8). Khawatir tapi Gengsi

26 3 2
                                    

***

"Kal, akhirnya kamu datang juga. Daritadi Papa kamu nanyain terus."

Baru sampai di ruang tengah rumah, ucapan tersebut langsung menyambut Kalania dan bukan orang lain, yang melontarkan kalimat itu adalah sang mama tiri yang kini berdiri di tengah tangga.

Tak pulang ke apartemen usai menghadiri makan malam di rumah Rainer, Kalania memang memutuskan untuk pulang ke rumah sang papa setelah sebuah kabar tak baik diterimanya dari sang mama tiri.

Lukman sakit dan ingin bertemu dengannya.

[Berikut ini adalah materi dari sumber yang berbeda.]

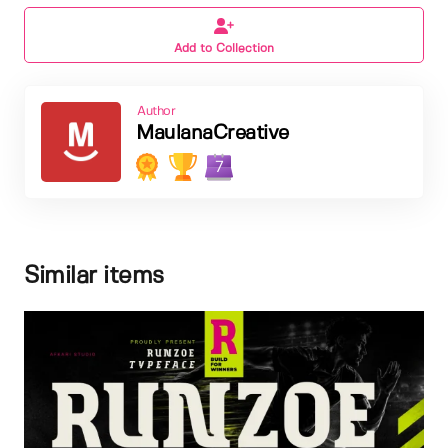
Add to Collection
Author
MaulanaCreative
7
Similar items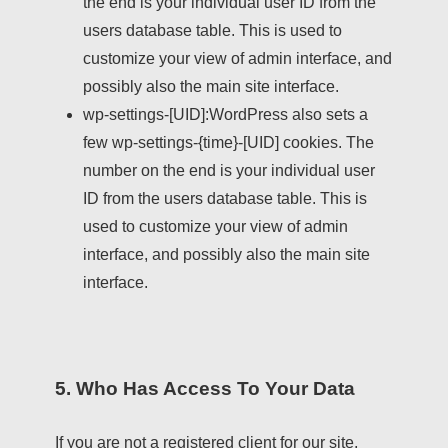
the end is your individual user ID from the
users database table. This is used to
customize your view of admin interface, and
possibly also the main site interface.
wp-settings-[UID]:
WordPress also sets a
few wp-settings-{time}-[UID] cookies. The
number on the end is your individual user
ID from the users database table. This is
used to customize your view of admin
interface, and possibly also the main site
interface.
5. Who Has Access To Your Data
If you are not a registered client for our site,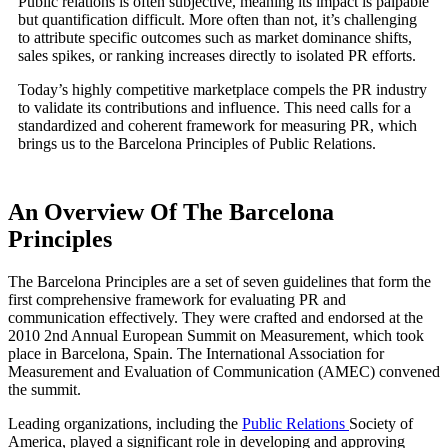
Public relations is often subjective, meaning its impact is palpable
but quantification difficult. More often than not, it’s challenging
to attribute specific outcomes such as market dominance shifts,
sales spikes, or ranking increases directly to isolated PR efforts.
Today’s highly competitive marketplace compels the PR industry
to validate its contributions and influence. This need calls for a
standardized and coherent framework for measuring PR, which
brings us to the Barcelona Principles of Public Relations.
An Overview Of The Barcelona
Principles
The Barcelona Principles are a set of seven guidelines that form the
first comprehensive framework for evaluating PR and
communication effectively. They were crafted and endorsed at the
2010 2nd Annual European Summit on Measurement, which took
place in Barcelona, Spain. The International Association for
Measurement and Evaluation of Communication (AMEC) convened
the summit.
Leading organizations, including the
Public Relations
Society of
America, played a significant role in developing and approving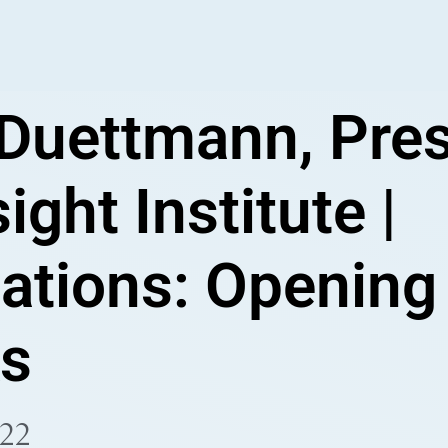
 Duettmann, Pre
ight Institute |
ations: Opening
s
022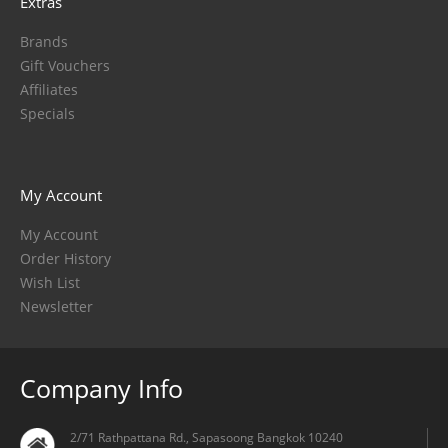
Extras
Brands
Gift Vouchers
Affiliates
Specials
My Account
My Account
Order History
Wish List
Newsletter
Company Info
2/71 Rathpattana Rd., Sapasoong Bangkok 10240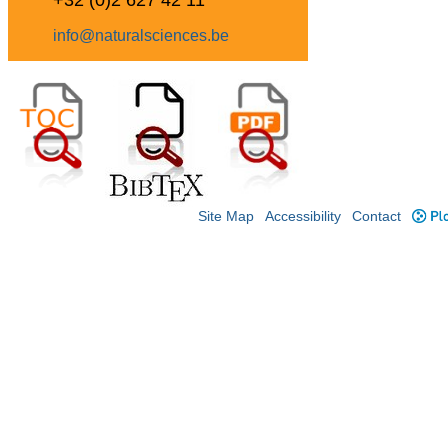
+32 (0)2 627 42 11
info@naturalsciences.be
Site Map
Accessibility
Contact
Plo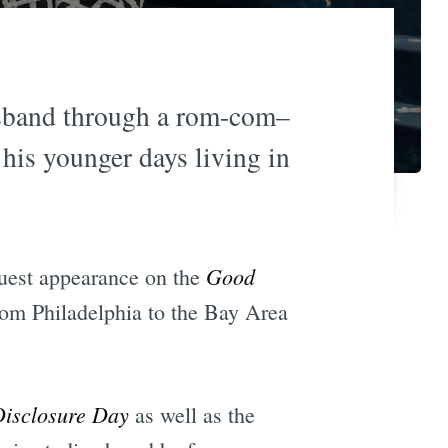
usband through a rom-com–
his younger days living in
Good
uest appearance on the
rom Philadelphia to the Bay Area
isclosure Day
as well as the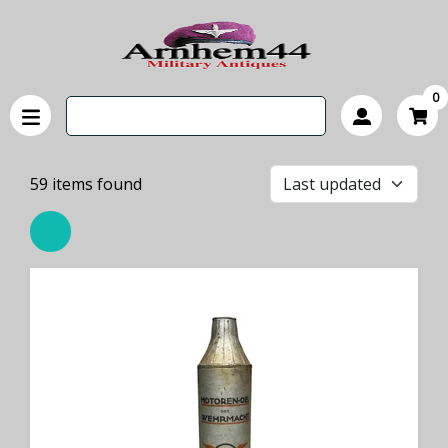
0
59
items found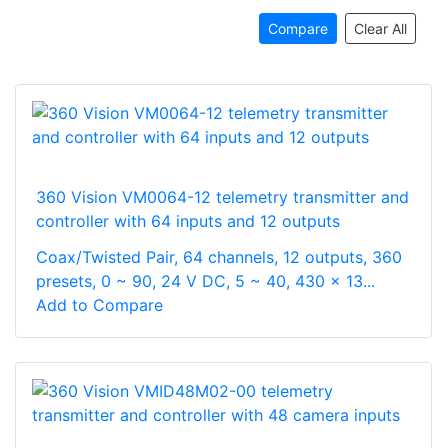
Compare
Clear All
360 Vision VM0064-12 telemetry transmitter and
controller with 64 inputs and 12 outputs
Coax/Twisted Pair, 64 channels, 12 outputs, 360
presets, 0 ~ 90, 24 V DC, 5 ~ 40, 430 x 13...
Add to Compare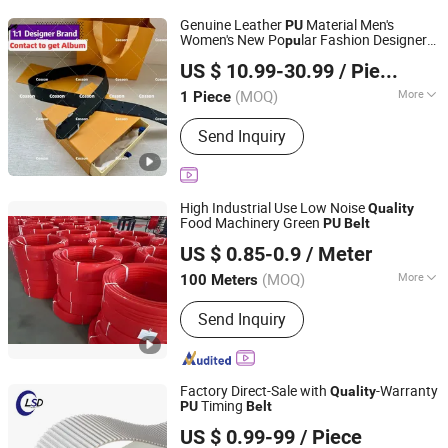
Sprockets, Roller Chain
Genuine Leather
Material Men's
PU
Women's New Po
lar Fashion Designer
pu
Jiangxi Shengke Trading Co., Ltd
1: 1
High
Brand Copy
Belt
Quality
Quality
US $ 10.99-30.99
/ Piece
Factory 5A Direct Wholesale Price Replica
Jiangxi, China
Since 2026
s
Belt
(MOQ)
More
1 Piece
Buckle Material :
Alloy
Send Inquiry
High Industrial Use Low Noise
Quality
Food Machinery Green
PU
Belt
NINGBO HIPOWER TRANSMISSION CO., LTD.
US $ 0.85-0.9
/ Meter
Zhejiang, China
Since 2020
(MOQ)
More
100 Meters
Main Products:
Conveyor Belt, V Belt,
Send Inquiry
Timing Belt, PVC Conveyor Belt,
Rubber Belt, Fan Belt, V Pulley, Rubber
Hose, Chevron Conveyor Belt, Hose
Fitting
Factory Direct-Sale with
-Warranty
Quality
Timing
PU
Belt
Foshan LSD Transmission Equipment Co., LTD
US $ 0.99-99
/ Piece
Guangdong, China
Since 2020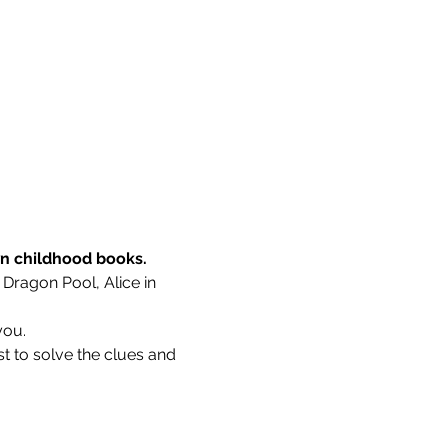
wn childhood books.
 Dragon Pool, Alice in 
you.
t to solve the clues and 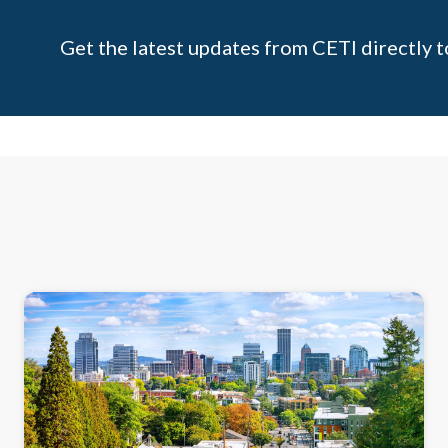
Get the latest updates from CETI directly t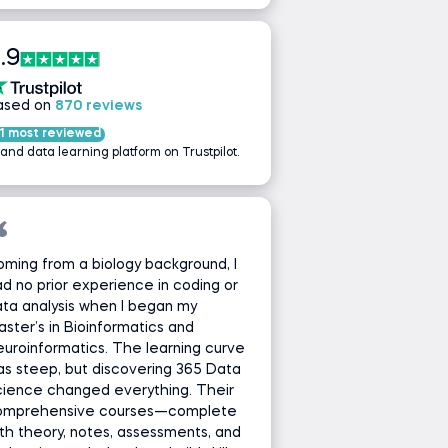
.9
ased on
870 reviews
1 most reviewed
 and data learning platform on Trustpilot.
ming from a biology background, I
d no prior experience in coding or
ta analysis when I began my
ster’s in Bioinformatics and
uroinformatics. The learning curve
s steep, but discovering 365 Data
cience changed everything. Their
omprehensive courses—complete
th theory, notes, assessments, and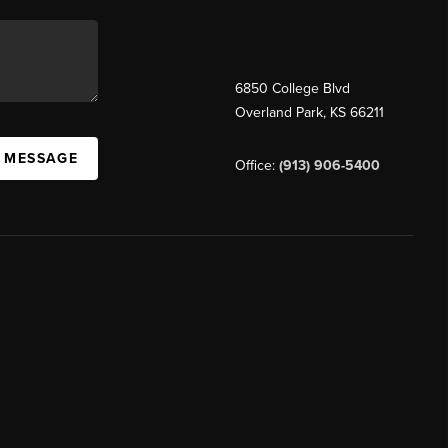
6850 College Blvd
Overland Park
,
KS
66211
A MESSAGE
Office:
(913) 906-5400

Itulah informasi yang Kalania dengar beberapa waktu lalu sehingga dengan perasaan khawatir, dia langsung bergegas menuju rumah dan karena jalanan malam ini lancar, Kalania hanya perlu waktu empat puluh menit saja untuk sampai di tempat tujuan.

Tak akan pulang, rencananya Kalania akan menginap di rumah Lukman jika memang sang papa sakit karena meskipun ada sang mama tiri sebagai pendamping, dia pikir dirinya masih memiliki kewajiban untuk merawat pria yang sudah membesarkannya sejak dulu tersebut.

"Papanya di mana sekarang?" tanya Kalania.

Tak punya hubungan buruk dengan sang mama tiri, interaksi baik memang selalu terjadi setiap bertemu. Namun, memang untuk akrab sebagai sahabat atau ibu dan anak, Kalania belum bisa karena setiap kali bersama dengan sang mama tiri yang usianya hanya dua tahun lebih tua darinya, dia canggung.

"Papa di kamar lagi tiduran, cuman ya itu. Beliau nanyain kamu terus. Padahal, aku udah bilang kalau kamu pasti datang setelah aku telepon. Kangen katanya."

Menghela napas kasar, setelahnya itulah yang Kalania lakukan sebelum akhirnya melangkah menuju tangga kemudian naik dan begitu sampai di dekat sang mama tiri, dia bertanya,

"Sakitnya beneran cuman demam aja, kan?" tanya Kalania—mengingat lagi ucapan sang mama tiri beberapa waktu lalu ketika meneleponnya.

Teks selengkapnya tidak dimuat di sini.